Three con artists have been given prison sentences after a nationwide letting scam was unearthed by Westminster City Council.
Adam Coote, Andrew Rickard and Sahila Kauser used false names and made up businesses to convince unwitting landlords and tenants that they were running a legitimate enterprise, before taking large deposits and never returning them.
They were busted following an investigation by the council, with the assistance of the National Trading Standards Scambusters and the Met Police.
The victims were shown around properties in Mayfair, as well as Birmingham and Bristol, and told a credit check was required before they could move in.
Potential tenants were then told that they had failed and would instead have to pay six months of rent in advance.
A number were given access to the properties, but the money was never passed on to the landlords.

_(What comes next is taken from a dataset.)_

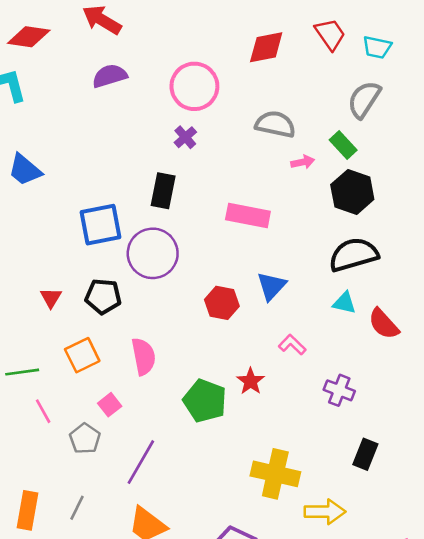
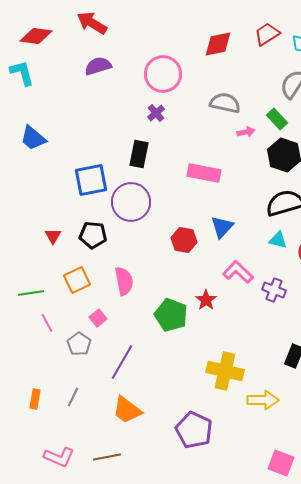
red trapezoid: (330, 34) -> (267, 34), turned -88
pink L-shape: (292, 345) -> (238, 272), size x1.4
purple cross: (339, 390) -> (274, 290), moved
orange rectangle: (27, 510) -> (35, 399), size x0.7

Tenants were also told that their utility bills were covered but in actual fact these were not being paid.
The trio used serviced offices, giving the impression of respectable established businesses, but these were often left quickly and payments defaulted on.
They also used different business names helped hide the fraud, including Belgravia Property Group, Carlton Residential, Park Lane Residential Ltd and Mayfair Residential.
Coote used the names Jordan Lawson, Elliot Portman and Lewis Goldman to conceal his identity, Kauser posed as Jasmine Khan, Zara Khan and Zara Kauser. Rickard used Andrew Rommel and Joshua Benson.
Coote also changed his name via deed poll on a number of occasions, going from Adam Coote to Elliot Joshua Wilson in 2006, then becoming Elliot Portman before his latest offence.
He had previously served a four-year jail sentence for fraud in 2009, and it is believed that he met Rickard in prison where they hatched the plan.
Their 21 victims provided statements to the Westminster Council investigation, with losses amounting to roughly £26,000.
All three were sentenced for conspiracy to commit fraud. Coote was sentenced to 28 months in prison at Southwark Crown Court on July 29.
Rickard was sentenced to 18 months in prison at the same court on May 12. Kauser was also sentenced at Southwark and got an 18-month custodial sentence suspended for two years, with 140 hours unpaid work and a 12-month supervision order.
Westminster say the convictions show the importance of asking letting agents if they are a member of a redress scheme, so that any disputes can be resolved by an independent ombudsman.
Carl Robinson, chair of the Tri-Region Scambusters team, said: “Yet again, the collaboration and partnership working of local authority Trading Standards and the Tri Region Scambuster team has ensured another excellent result in court.
“Criminals have no respect for local authority borders, but together, as this case has clearly demonstrated, we can successfully prosecute offenders to protect vulnerable consumers.”